Nice, this is what I like to see. Looks like a good win, without Shaq too. J-Rich looked good from what I saw, hopefully he will be starting the next game. Whats up with playing so little guys though, hope Dudley gets more time the next game.


----------



## Hyperion (Dec 5, 2006)

One great side effect of Mike D'Antoni leaving is that his brother Dan D'Antoni is no longer coaching Leandro and it SHOWS! Leandro's brother has been coaching him again and now Leandro is looking GOOD! The Suns should hire Leandro's brother officially.


----------



## nffl (Jun 25, 2006)

Didnt see the game, but saw the highlights and that J-Rich alley was nice!!!


----------



## Dissonance (Jul 21, 2004)

Sweet avy of Jrich, Kekai.


And for those wondering, in their Bobcat debuts...

Bell had 4 pts, 2-9 (0-3 from 3), 5 rebs, 1 assist and stl, 4 turnovers. -26 went he was on the floor.
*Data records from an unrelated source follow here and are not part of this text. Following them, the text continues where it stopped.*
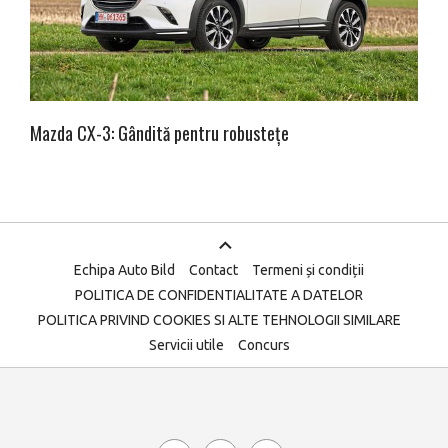
Mazda CX-3: Gândită pentru robustețe
Echipa Auto Bild
Contact
Termeni și condiții
POLITICA DE CONFIDENTIALITATE A DATELOR
POLITICA PRIVIND COOKIES SI ALTE TEHNOLOGII SIMILARE
Servicii utile
Concurs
Diaw had 7 pts (3-10) 9 rebs, 5 assists, 1 stl, 1 blk, and 3 turnovers. 1-4 from the FT line.


----------



## Kekai (Jan 12, 2005)

Thanks, stole it from this other board lol. I think Boris will give the Bobcats a lot more than Raja. Boris can actually create his own shot and as long as he stays aggressive, I think he will become a really good player for them. Raja just doesn't look like a starting SG anymore. Watching J-Rich and him play are so different. Will miss the guy because of his heart and the good guy he was, but this move just gave us a legit starting SG.


----------



## Aylwin (Jan 29, 2007)

Kekai said:


> Will miss the guy because of his heart and the good guy he was, but this move just gave us a legit starting SG.


I agree. This should open things up more for Amare and Shaw. I also think our scoring will be more balanced. I feel we're much better when we have multiple players scoring in double figures.


----------